Ireland and the UK recently suspended aid to Uganda over massive graft in the Office of the Prime Minister.
Experts have challenged the constitutionality of the bill.
"I don't support the enactment of this law because I think it’s prima facie unconstitutional. The bill in its current form infringes on the right to privacy and freedom of expression and choice," Stephen Oola, a transitional justice and governance analyst at Makerere University's Refugee Law Project, told IRIN/PlusNews.
"What value would enacting this law add to our existing body of law or fight against HIV? I think we have enough laws on defilement, rape and indecent assault. You can't enact a law to criminalize two consenting adults falling in love or making love either way and make it punishable with a death penalty."
"The anti-Homosexuality Bill is not a priority for Ugandans, many of whom will not live to celebrate this Christmas, if nothing is done now to alleviate their poverty and restore their livelihood," he added. "The real moral outrage for this country is our leaders trying to divert our attention from the real crisis, and Kadaga is playing into their hands."

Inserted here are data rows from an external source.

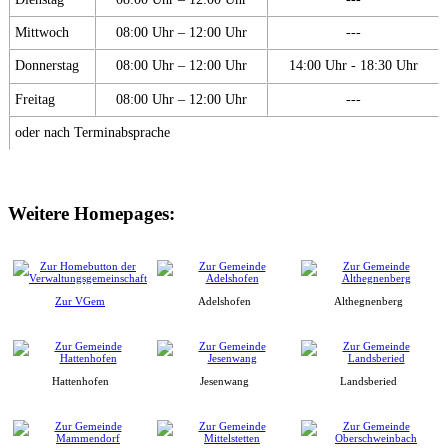
Mittwoch
08:00 Uhr – 12:00 Uhr
---
Donnerstag
08:00 Uhr – 12:00 Uhr
14:00 Uhr - 18:30 Uhr
Freitag
08:00 Uhr – 12:00 Uhr
---
oder nach Terminabsprache
Weitere Homepages:
Zur VGem
Adelshofen
Althegnenberg
Hattenhofen
Jesenwang
Landsberied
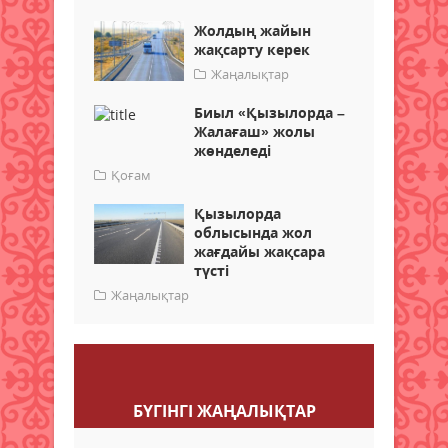
Жолдың жайын
жақсарту керек
Жаңалықтар
Биыл «Қызылорда –
Жалағаш» жолы
жөнделеді
Қоғам
Қызылорда
облысында жол
жағдайы жақсара
түсті
Жаңалықтар
Пікір қалдыру
БҮГІНГI ЖАҢАЛЫҚТАР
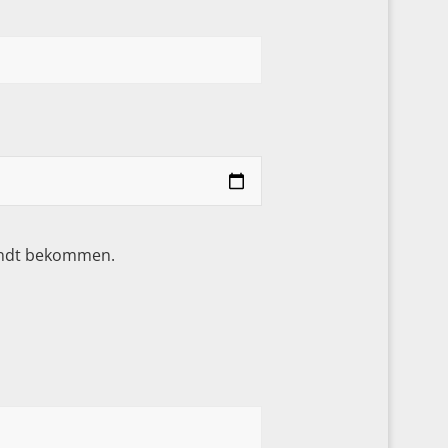
sandt bekommen.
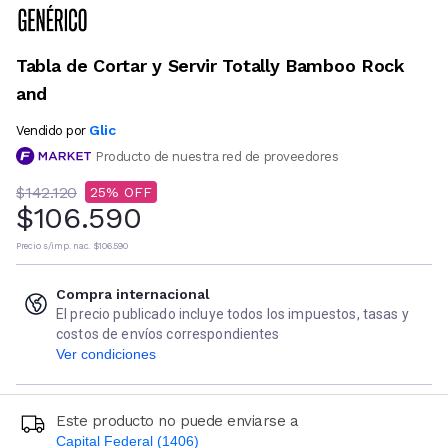
Tabla de Cortar y Servir Totally Bamboo Rock
and
Glic
Vendido por
Producto de nuestra red de proveedores
$142.120
25
$106.590
Precio s/imp. nac.
$106.590
Compra internacional
El precio publicado incluye todos los impuestos, tasas y
costos de envíos correspondientes
Ver condiciones
Este producto no puede enviarse a
Capital Federal (1406)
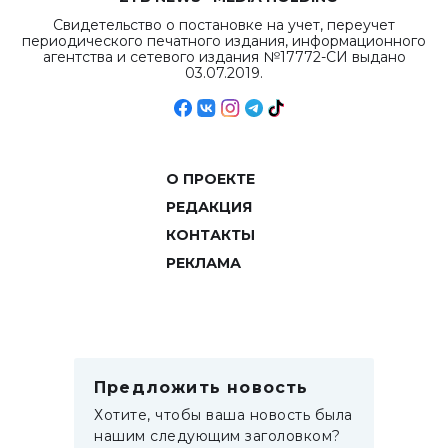
Свидетельство о постановке на учет, переучет
периодического печатного издания, информационного
агентства и сетевого издания №17772-СИ выдано
03.07.2019.
О ПРОЕКТЕ
РЕДАКЦИЯ
КОНТАКТЫ
РЕКЛАМА
Предложить новость
Хотите, чтобы ваша новость была
нашим следующим заголовком?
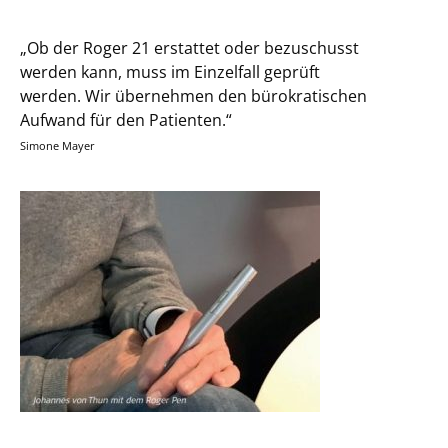
„Ob der Roger 21 erstattet oder bezuschusst
werden kann, muss im Einzelfall geprüft
werden. Wir übernehmen den bürokratischen
Aufwand für den Patienten.“
Simone Mayer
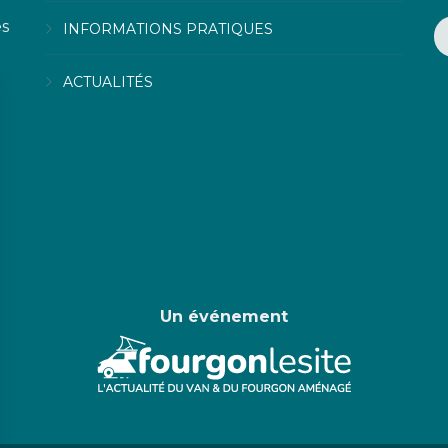
es
INFORMATIONS PRATIQUES
ACTUALITÉS
Un événement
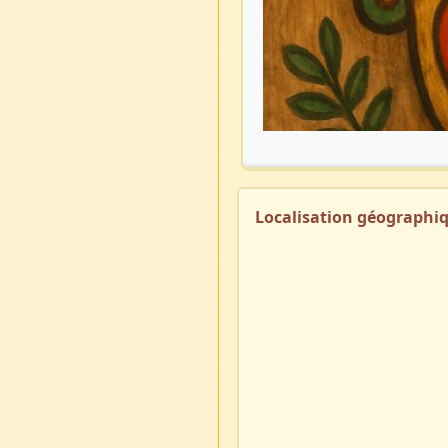
Localisation géographi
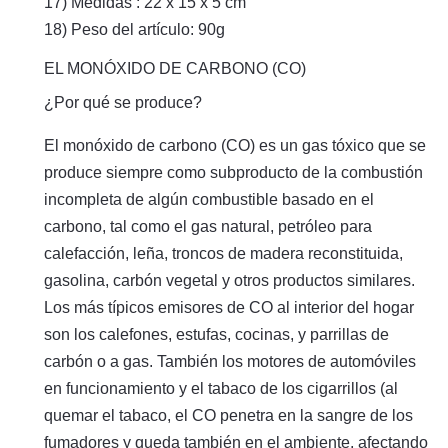
17) Medidas : 22 x 15 x 5 cm
18) Peso del artículo: 90g
EL MONÓXIDO DE CARBONO (CO)
¿Por qué se produce?
El monóxido de carbono (CO) es un gas tóxico que se
produce siempre como subproducto de la combustión
incompleta de algún combustible basado en el
carbono, tal como el gas natural, petróleo para
calefacción, leña, troncos de madera reconstituida,
gasolina, carbón vegetal y otros productos similares.
Los más típicos emisores de CO al interior del hogar
son los calefones, estufas, cocinas, y parrillas de
carbón o a gas. También los motores de automóviles
en funcionamiento y el tabaco de los cigarrillos (al
quemar el tabaco, el CO penetra en la sangre de los
fumadores y queda también en el ambiente, afectando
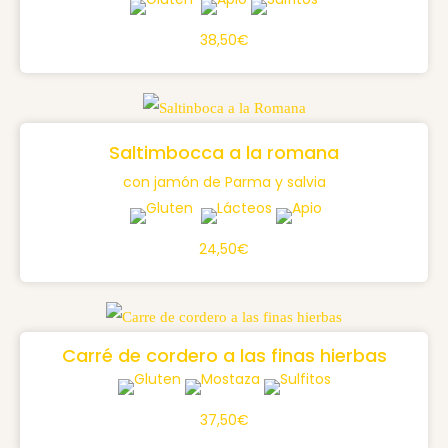
38,50€
Saltimbocca a la romana
con jamón de Parma y salvia
24,50€
Carré de cordero a las finas hierbas
37,50€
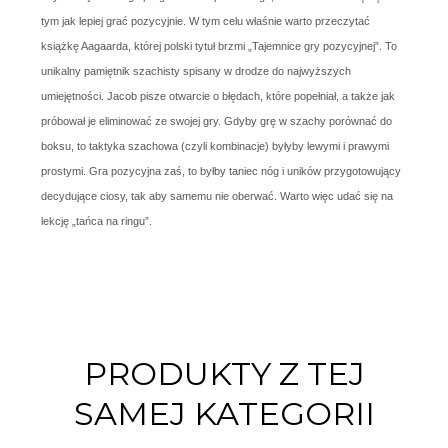
tym jak lepiej grać pozycyjnie. W tym celu właśnie warto przeczytać
książkę Aagaarda, której polski tytuł brzmi „Tajemnice gry pozycyjnej”. To
unikalny pamiętnik szachisty spisany w drodze do najwyższych
umiejętności. Jacob pisze otwarcie o błędach, które popełniał, a także jak
próbował je eliminować ze swojej gry. Gdyby grę w szachy porównać do
boksu, to taktyka szachowa (czyli kombinacje) byłyby lewymi i prawymi
prostymi. Gra pozycyjna zaś, to byłby taniec nóg i uników przygotowujący
decydujące ciosy, tak aby samemu nie oberwać. Warto więc udać się na
lekcję „tańca na ringu”.
PRODUKTY Z TEJ
SAMEJ KATEGORII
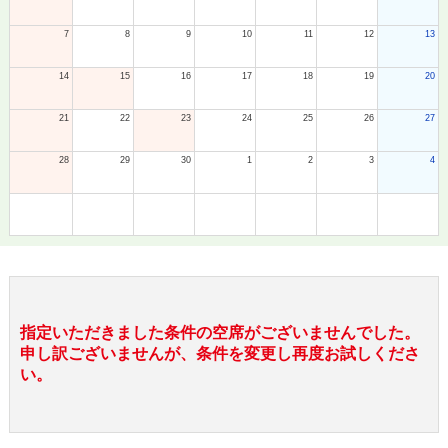
7
8
9
10
11
12
13
14
15
16
17
18
19
20
21
22
23
24
25
26
27
28
29
30
1
2
3
4
指定いただきました条件の空席がございませんでした。
申し訳ございませんが、条件を変更し再度お試しくださ
い。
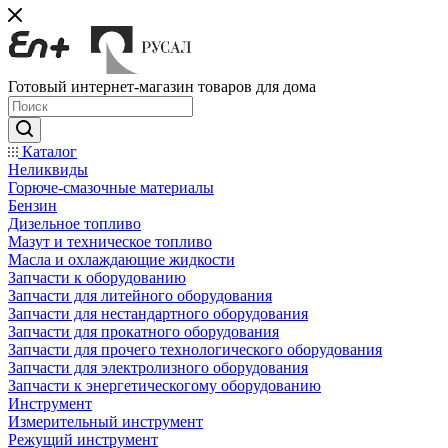
Готовый интернет-магазин товаров для дома
Каталог
Неликвиды
Горюче-смазочные материалы
Бензин
Дизельное топливо
Мазут и техническое топливо
Масла и охлаждающие жидкости
Запчасти к оборудованию
Запчасти для литейного оборудования
Запчасти для нестандартного оборудования
Запчасти для прокатного оборудования
Запчасти для прочего технологического оборудования
Запчасти для электролизного оборудования
Запчасти к энергетическогому оборудованию
Инструмент
Измерительный инструмент
Режущий инструмент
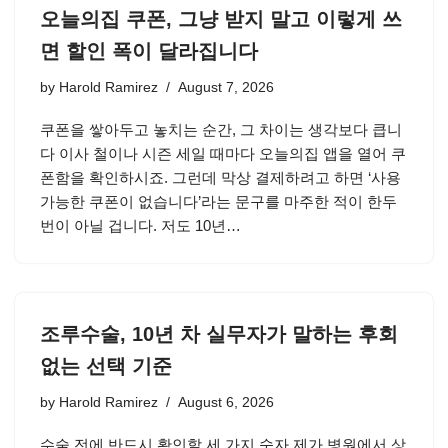
오늘의집 쿠폰, 그냥 받지 말고 이렇게 쓰
면 할인 폭이 달라집니다
by
Harold Ramirez
August 7, 2026
쿠폰을 쌓아두고 놓치는 순간, 그 차이는 생각보다 큽니
다 이사 철이나 시즌 세일 때마다 오늘의집 앱을 열어 쿠
폰함을 확인하시죠. 그런데 막상 결제하려고 하면 ‘사용
가능한 쿠폰이 없습니다’라는 문구를 마주한 적이 한두
번이 아닐 겁니다. 저도 10년…
조루수술, 10년 차 실무자가 말하는 후회
없는 선택 기준
by
Harold Ramirez
August 6, 2026
수술 전에 반드시 확인할 세 가지 숫자 제가 병원에서 상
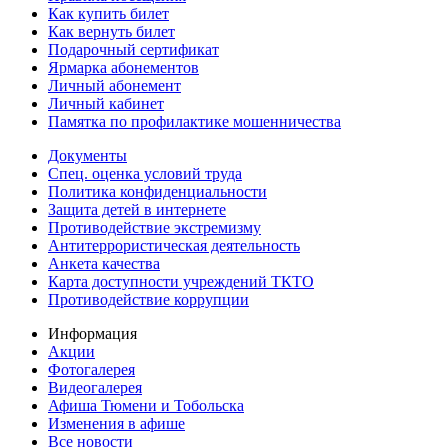
Как купить билет
Как вернуть билет
Подарочный сертификат
Ярмарка абонементов
Личный абонемент
Личный кабинет
Памятка по профилактике мошенничества
Документы
Спец. оценка условий труда
Политика конфиденциальности
Защита детей в интернете
Противодействие экстремизму
Антитеррористическая деятельность
Анкета качества
Карта доступности учреждений ТКТО
Противодействие коррупции
Информация
Акции
Фотогалерея
Видеогалерея
Афиша Тюмени и Тобольска
Изменения в афише
Все новости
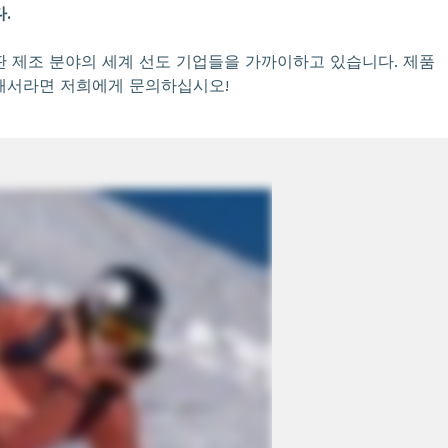
.
판 제조 분야의 세계 선도 기업들을 가까이하고 있습니다. 제품
해서라면 저희에게 문의하십시오!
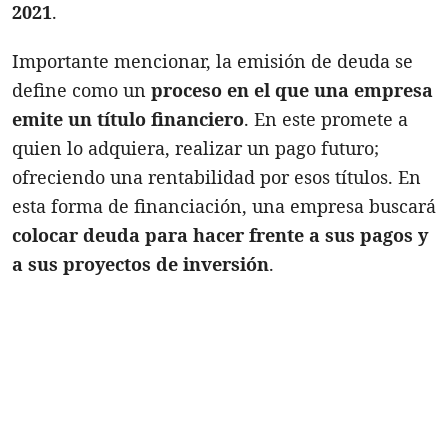
2021
.
Importante mencionar, la emisión de deuda se
define como un
proceso en el que una empresa
emite un título financiero
. En este promete a
quien lo adquiera, realizar un pago futuro;
ofreciendo una rentabilidad por esos títulos. En
esta forma de financiación, una empresa buscará
colocar deuda para hacer frente a sus pagos y
a sus proyectos de inversión
.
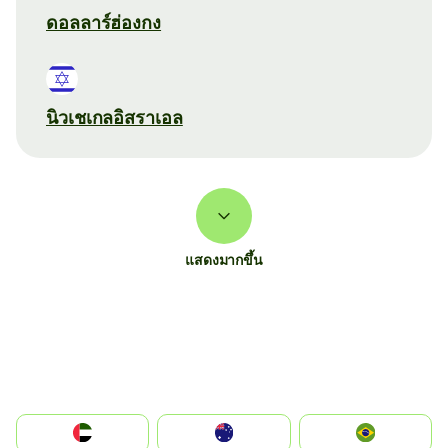
ดอลลาร์ฮ่องกง
นิวเชเกลอิสราเอล
แสดงมากขึ้น
الإمارات العربية المتحدة
Australia
Brazil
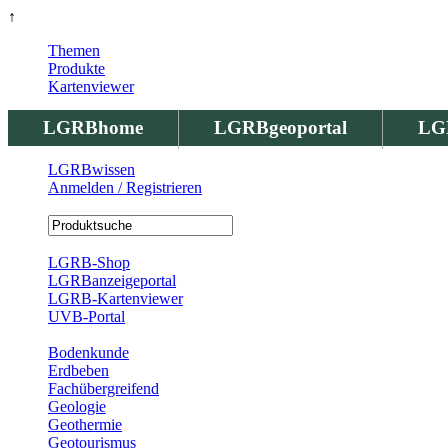
↑
Themen
Produkte
Kartenviewer
LGRBhome
LGRBgeoportal
LG
LGRBwissen
Anmelden / Registrieren
Registrierung
LGRB-Shop
LGRBanzeigeportal
LGRB-Kartenviewer
UVB-Portal
Produkte
Bodenkunde
Erdbeben
Fachübergreifend
Geologie
Geothermie
Geotourismus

"There are fundamental concerns that need to be addressed... The bill offends our constitutional obligation in regards to the bill of rights and international human rights," Nicholas Opiyo, a constitutional and human rights lawyer in Kampala, told IRIN/PlusNews. "The bill should be withdrawn. If we can't withdraw completely, it's important to purge the bill of its draconian clauses, which is about 90 percent. The aspects of compulsory disclosure by the doctors, teachers and parents are completely dangerous. It will deny them [minority groups] access to treatment and other social services."